La profonde fragilité et douceur que dégage Marilyn Monroe dans ses meilleures prestations ont un effet singulier chez le spectateur. Le néophyte ressent même inconsciemment qu’il y a quelque chose au-delà du jeu qui se révèle dans ce qu’exprime l’actrice, et le connaisseur sait exactement quels rapprochements biographiques faire pour relier la force de la performance à ce qui se rattache au passé ou présent douloureux de Marilyn Monroe. C’est précisément l’approche d’Andrew Dominik qui dresse dans sa narration un véritable tissu mental entre les maux de Norma Jean et la projection glamour qu’est Marilyn Monroe, chacune étant à tour de rôle une malédiction pour l’autre. Dominik ne recherche pas la subtilité dans ce parti-pris, mais une totale immersion dans le versant le plus douloureux de la psyché de Marilyn par ses idées formelles. Dès la scène d’ouverture où la petite Norma Jean subit les maltraitances d’une mère (Julianne Nicholson) mentalement instable, les enjeux sont posés. Pour sa mère, Norma Jean est le souvenir et symbole de l’amant qui l’a abandonnée et elle va entretenir chez sa fille un rapport à ce père absent qui se prolongera dans le choix des hommes de sa vie. La seule manifestation de ce père s’incarne par la photo d’un homme (qui dans la réalité ressemblait à Clark Gable avec lequel Marilyn jouera plus tard dans Les Désaxés (1960)) que sa mère a rencontré lorsqu’elle travaillait dans les studios. Dès lors la suite douloureuse est annoncée par la scène où en plein incendie californien, la mère fonce en voiture vers Laurel Canyon avec le panneau et les collines hollywoodiennes en perspectives. Cette quête du père se fera donc par le prisme de la facticité du monde du cinéma et sera un enfer intime représenté par les flammes.

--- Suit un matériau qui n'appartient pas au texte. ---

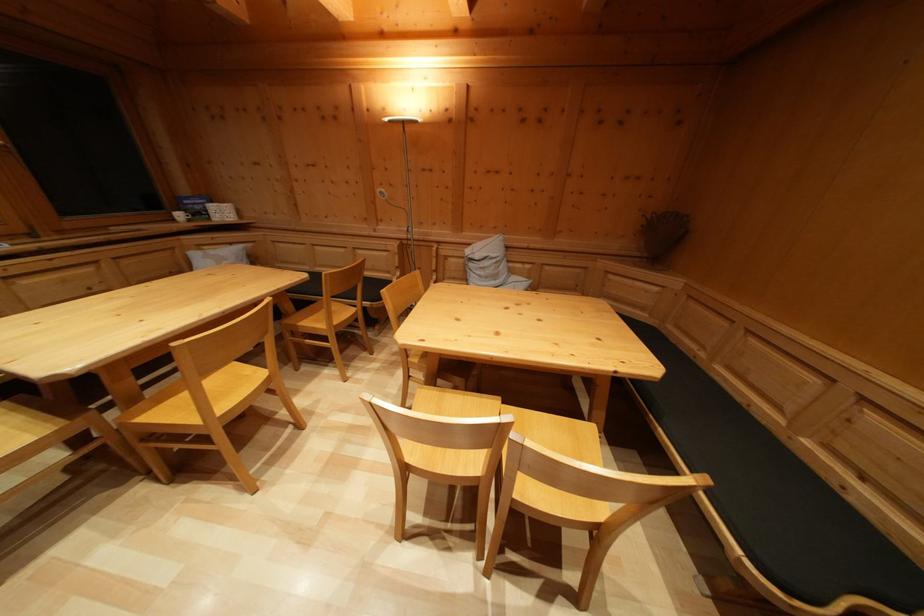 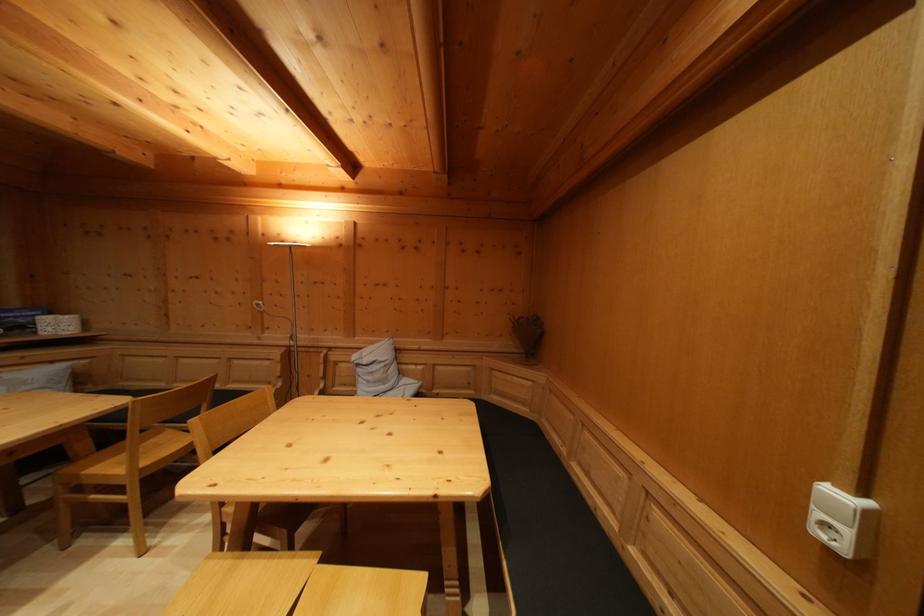 Question: The images are taken continuously from a first-person perspective. In which direction is your viewpoint rotating?

Choices:
 (A) Left
 (B) Right
 (C) Up
 (D) Down

Answer: (C) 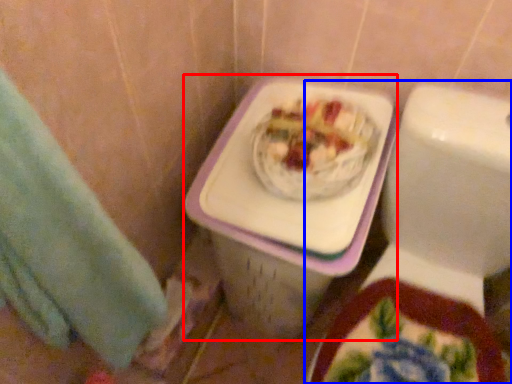 Question: Among these objects, which one is nearest to the camera, porcelain (highlighted by a red box) or toilet (highlighted by a blue box)?

Choices:
 (A) porcelain
 (B) toilet

Answer: (B) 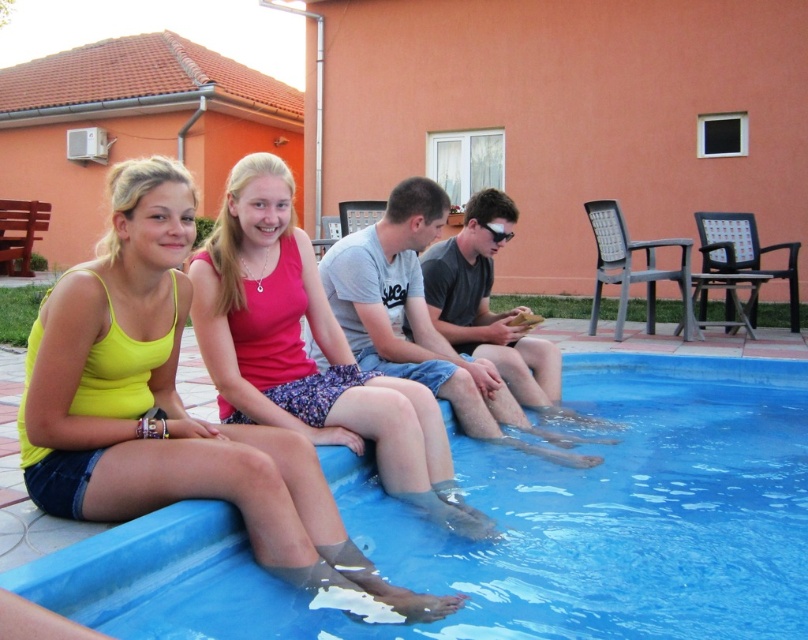 You are a photographer trying to capture a candid shot of the group. Since you want to ensure both the yellow matte tank top at upper left and the pink fabric dress at center are clearly visible in the frame, which one should you focus on first to avoid blurring? Explain your reasoning based on their positions.

You should focus on the yellow matte tank top at upper left first because it is in front of the pink fabric dress at center. By focusing on the closer object, the photographer can ensure both are in focus as the background might naturally be slightly blurred, but the foreground object will be sharp.

You are a photographer trying to capture a closeup of the transparent plastic goggles at center without including the yellow matte tank top at upper left in the frame. Given their sizes, is this possible?

The yellow matte tank top at upper left has a larger size compared to transparent plastic goggles at center, so it might be challenging to frame the goggles without including the tank top if they are positioned closely together. Adjusting the camera angle or moving closer to the goggles could help isolate them in the shot. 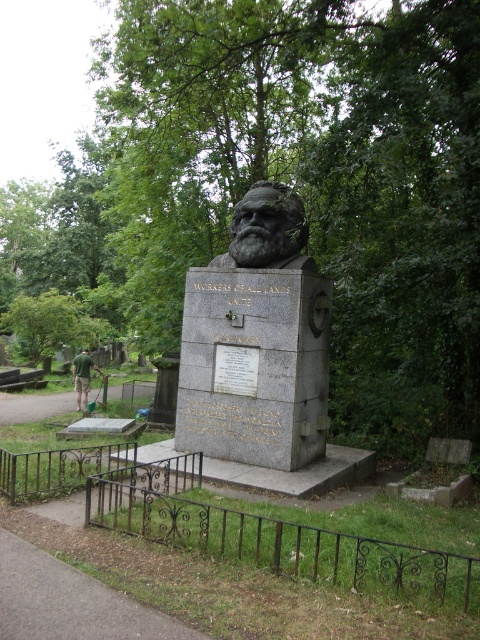 Does gray stone bust at center have a greater width compared to green stone bust at center?

Correct, the width of gray stone bust at center exceeds that of green stone bust at center.

Is gray stone bust at center to the left of green stone bust at center from the viewer's perspective?

Yes, gray stone bust at center is to the left of green stone bust at center.

Image resolution: width=480 pixels, height=640 pixels. I want to click on gray stone bust at center, so click(x=256, y=340).

What are the coordinates of `gray stone bust at center` in the screenshot? It's located at (256, 340).

Can you confirm if green leafy tree at upper center is positioned above green grass at lower left?

Yes.

Which is above, green leafy tree at upper center or green grass at lower left?

green leafy tree at upper center

At what (x,y) coordinates should I click in order to perform the action: click on green leafy tree at upper center. Please return your answer as a coordinate pair (x, y). Looking at the image, I should click on (289, 182).

Does green leafy tree at upper center have a smaller size compared to green stone bust at center?

Incorrect, green leafy tree at upper center is not smaller in size than green stone bust at center.

Is green leafy tree at upper center closer to the viewer compared to green stone bust at center?

Yes, it is.

Locate an element on the screen. green leafy tree at upper center is located at coordinates (289, 182).

You are a GUI agent. You are given a task and a screenshot of the screen. Output one action in this format:
    pyautogui.click(x=<x>, y=<y>)
    Task: Click on the green leafy tree at upper center
    Image resolution: width=480 pixels, height=640 pixels.
    Given the screenshot: What is the action you would take?
    pyautogui.click(x=289, y=182) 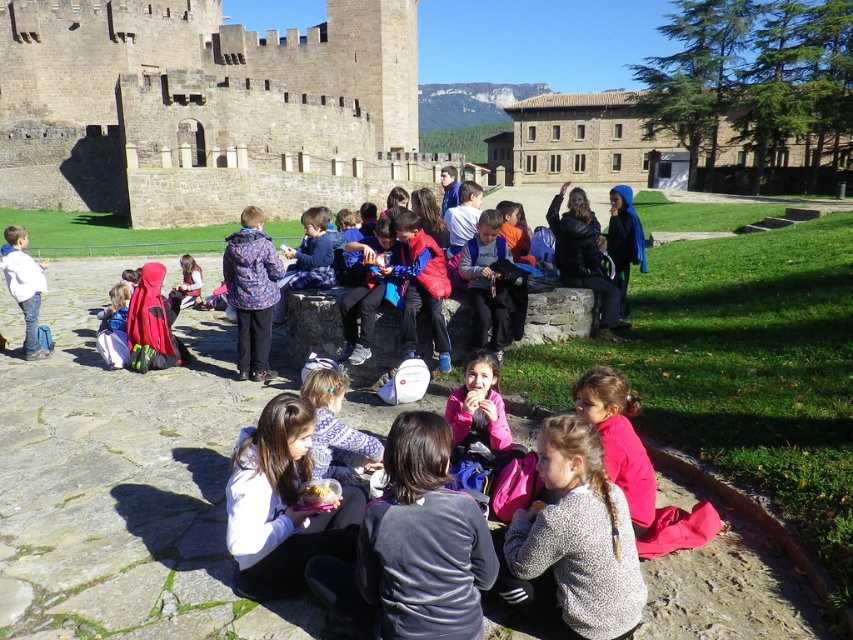 Looking at this image, is brown stone fort at upper left below white fleece jacket at lower center?

No.

Based on the photo, measure the distance between point (x=7, y=96) and camera.

Point (x=7, y=96) and camera are 395.18 feet apart.

Identify the location of brown stone fort at upper left. (204, 108).

Is brown stone fort at upper left bigger than brown stone building at center?

Incorrect, brown stone fort at upper left is not larger than brown stone building at center.

Between point (103, 100) and point (556, 161), which one is positioned behind?

Positioned behind is point (556, 161).

Who is more distant from viewer, [300,177] or [486,141]?

Point [486,141]

At what (x,y) coordinates should I click in order to perform the action: click on brown stone fort at upper left. Please return your answer as a coordinate pair (x, y). Image resolution: width=853 pixels, height=640 pixels. Looking at the image, I should click on (204, 108).

Which of these two, speckled gray sweater at lower right or brown stone building at center, stands shorter?

With less height is speckled gray sweater at lower right.

Can you confirm if speckled gray sweater at lower right is positioned to the left of brown stone building at center?

Yes, speckled gray sweater at lower right is to the left of brown stone building at center.

The image size is (853, 640). What are the coordinates of `speckled gray sweater at lower right` in the screenshot? It's located at (573, 541). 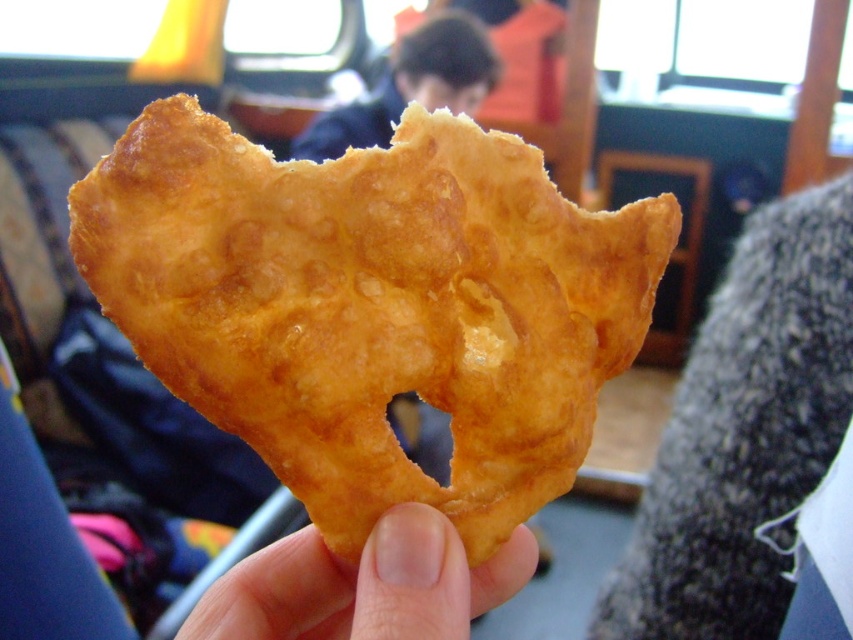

Marilyn Monroe n’est pour les autres qu’une émanation fantasmée de leurs désirs les plus impudiques, leurs traumatismes les plus enfouis. Marilyn Monroe y répond quand Norma Jean au contraire projette aussi en eux ses douleurs les plus intimes. Dominik le présente de manière crue en mettant en parallèle une entrevue avec le patron de la Fox Darryl Zanuck se concluant par un viol, et une audition pour un rôle dans Troublez moi ce soir de Roy Ward Baker (1952). D’un côté un président de studio, un « père » (surtout dans le contraignant système contractuel des studios hollywoodien d’alors) qui ne voit en elle qu’une chair à consommer, et de l’autre l’équipe du film qui n’a retenu que son beau fessier alors qu’elle vient de livrer une prestation sidérante de lâcher-prise lors de l’audition. Les éléments qui construiront Marilyn se façonnent dès ce premier grand rôle marquant de Nell, l’héroïne schizophrène et meurtrière de Troublez moi ce soir. Les simples dialogues repris du film de Roy Ward Baker et le filmage/montage par association d’idées d’Andrew Dominik suffisent à enlever toute lourdeur au procédé, en ne se définissant que par l’image et le jeu stupéfiant de Ana de Armas.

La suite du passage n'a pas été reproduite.